Sphärisch und behutsam beginnt »¿Cómo Así?«, das erste von 14 Liedern auf Kali Uchis aktuellem Album »Orqídeas«. Abstrakte Klänge und neckisches Lachen bauen eine verheißungsvolle Spannung auf. Ein sanftes Hauchen und Spielen mit hohen Tönen führen die Zuhörenden auf sanfte Weise in neue Klangwelten ein, die sich dann ganz trügerisch entfalten. Plötzlich setzt ein energetischer House-Beat ein, der sowohl liquide, als auch breakige Tonspuren vereint. Auf ihnen erblüht Kali Uchis sirenenhafter Gesang und kontrastiert zum instrumentalen Untergrund. »¿Cómo Así?« leitet ein Album ein, das von Liebe spricht.

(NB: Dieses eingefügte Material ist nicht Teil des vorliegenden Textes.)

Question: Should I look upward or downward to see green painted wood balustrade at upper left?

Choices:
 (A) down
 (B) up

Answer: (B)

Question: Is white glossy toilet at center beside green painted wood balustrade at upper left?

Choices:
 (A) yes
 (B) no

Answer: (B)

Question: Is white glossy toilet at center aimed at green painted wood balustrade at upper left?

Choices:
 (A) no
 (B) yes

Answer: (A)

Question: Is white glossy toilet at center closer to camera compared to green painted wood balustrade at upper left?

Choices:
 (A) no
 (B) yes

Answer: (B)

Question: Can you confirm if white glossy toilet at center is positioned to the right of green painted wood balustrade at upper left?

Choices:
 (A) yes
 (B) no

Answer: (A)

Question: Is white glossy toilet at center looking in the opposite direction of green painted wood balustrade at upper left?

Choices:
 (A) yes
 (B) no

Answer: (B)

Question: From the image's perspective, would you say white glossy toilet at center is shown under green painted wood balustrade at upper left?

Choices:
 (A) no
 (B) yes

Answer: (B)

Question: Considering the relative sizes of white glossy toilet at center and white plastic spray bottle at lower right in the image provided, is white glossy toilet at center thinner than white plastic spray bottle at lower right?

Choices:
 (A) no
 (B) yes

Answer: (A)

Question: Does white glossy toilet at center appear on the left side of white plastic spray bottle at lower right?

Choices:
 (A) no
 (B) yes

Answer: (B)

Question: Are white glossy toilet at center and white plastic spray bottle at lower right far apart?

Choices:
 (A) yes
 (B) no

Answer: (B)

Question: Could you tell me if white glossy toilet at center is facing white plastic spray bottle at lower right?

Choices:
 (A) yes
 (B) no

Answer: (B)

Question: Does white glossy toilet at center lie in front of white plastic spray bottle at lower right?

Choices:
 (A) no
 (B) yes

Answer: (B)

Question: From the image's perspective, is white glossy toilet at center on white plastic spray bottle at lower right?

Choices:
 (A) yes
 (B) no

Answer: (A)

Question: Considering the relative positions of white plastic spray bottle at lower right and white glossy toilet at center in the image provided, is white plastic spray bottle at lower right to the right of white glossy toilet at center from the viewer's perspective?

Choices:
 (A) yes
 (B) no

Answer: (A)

Kali Uchis, mit bürgerlichem Namen Karly-Marina Loaiza, ist die Tochter einer US-amerikanischen Mutter und eines kolumbianischen Vaters. Sie verbrachte ihre Kindheit sowohl in Kolumbien als auch in den USA. Mit 17 wurde sie von zuhause rausgeschmissen und lebte wie eine Vagabundin in ihrem Auto oder bei Freund*innen. Ein Jahr später, im Alter von 18 Jahren, veröffentlichte sie ihr erstes Mixtape unter dem Titel »Drunken Babble« – eine genreübergreifende Collage, die sowohl ihre musikalische Vielschichtigkeit als auch ihren gefühlvollen Zugang zur Musikproduktion widerspiegelt.

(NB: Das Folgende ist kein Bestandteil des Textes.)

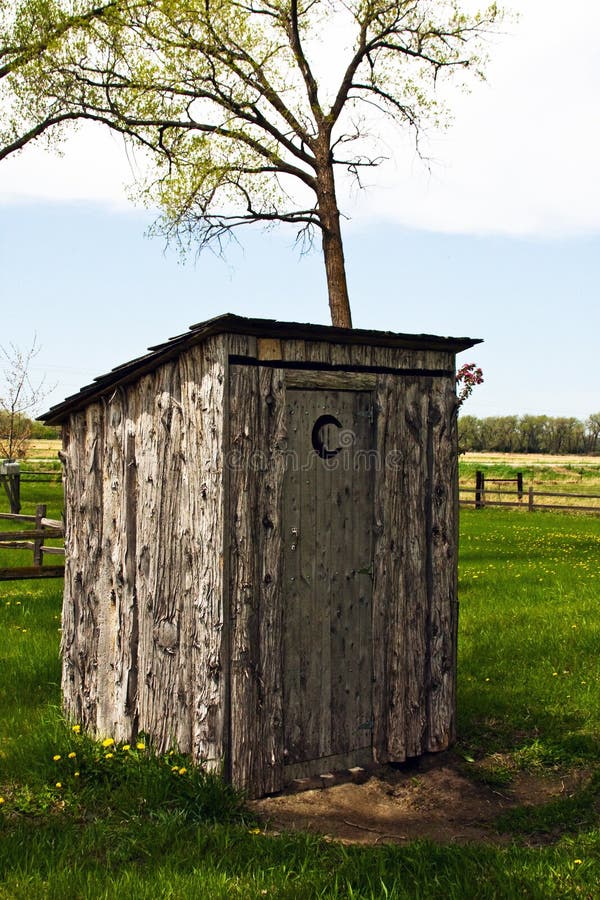 The height and width of the screenshot is (900, 600). Identify the location of wall. (153, 516), (428, 482), (250, 516). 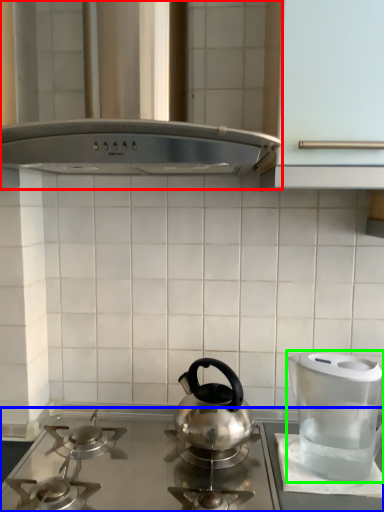 Question: Which object is positioned farthest from vent (highlighted by a red box)? Select from gas stove (highlighted by a blue box) and kitchen appliance (highlighted by a green box).

Choices:
 (A) gas stove
 (B) kitchen appliance

Answer: (A)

Neben dem Rapper Snoop Dogg wurden Künstler*innen wie Tyler, the Creator, Diplo oder Jorja Smith auf die junge Karly aufmerksam und arbeiteten mit ihr an Koproduktionen oder Features. Uchis besticht nicht nur mit ihrer engelsgleichen Stimme, sondern ebenso mit kreativen Konzepten, fantasievollen Inszenierungen und poetischen Lyrics, in denen sie märchenhafte Geschichten erzählt. Diese Eigenschaften erlauben ihr, in der Branche herauszustechen und Wurzeln zu schlagen.
Emotionales Blankziehen
Liebeslieder ziehen sich wie ein roter Faden durch die Diskografie Kali Uchis’. Die Sängerin scheut sich nicht, ihr Herz auf Tonträgern auszuschütten und findet aufblühende Metaphern und träumerische Melodien, um ihre Emotionen auf eine Reise zu schicken. So handelt auch »Orquídeas« von Liebe und Zuneigung, von dem beflügelnden Gefühl, in jemanden verliebt zu sein, sich hinzugeben und im anderen zu entdecken. Mit ihrer begehrlichen Stimme und lasziven Texten, die auf den blumigen Instrumentals wieder unschuldig wirken, spielt Uchis sowohl die Katze als auch die Maus und wickelt die Zuhörenden um ihren kleinen Finger.
Man hat das Gefühl, voll und ganz eintauchen zu können in die vielschichtigen Soundebenen, die so bedacht komponiert sind. Am tiefsten versinkt man dabei in »Te Mata«, einem unfassbar herzzerreißenden und fast theatralischen Stück über missbräuchliche Beziehungen. Uchis’ Schmerz wird getragen von ihrem breiten Stimmumfang, der von verletzlich klingenden Strophen zu ergreifenden und gehaltvollen Refrains wechselt. Unterstrichen wird der tragische Charakter des Songs von seinem Musikvideo, dessen »Scarface«-Ästhetik die Dramatik und Eleganz in »Te Mata« aufgreift.
Während das Album für lange Zeit eine recht einheitliche Stimmung behält, wartet es abschließend mit einigen Überraschungen auf. Den Anfang macht »Muñekita«, ein Feature mit der Dembow-Größe El Alfa und der Rapperin JT. Auf einem Mix aus Reggaeton und Dembow geben die drei sich unbekümmert und lüstern, singen und rappen über ihre eigene Überlegenheit und den Neid der Außenstehenden. Das Tempo des eingängigen Beats variiert dabei regelmäßig und verleiht dem Stück eine ansteckende Verspieltheit.
Dieses Effekts bedient Uchis sich noch einmal auf dem letzten Track des Albums: »Dame Besso // Muevete« beginnt als moderner Salsa und entwickelt sich im zweiten Teil zu einer schwindelerregenden Krönung, die nicht nur melodisch zum Tanzen auffordert, sondern buchstäblich. Es ist eine Hymne an alle Mädchen* und Frauen*, die ihre Unsicherheiten ablegen und sich selbst lieben lernen sollen. Mit diesem Appell schließt Kali Uchis das Album als Vorbild ab, als Inspiration und Lichtgestalt. Wie eine gute Fee bewegt sie sich im Business, unerschütterlich zart.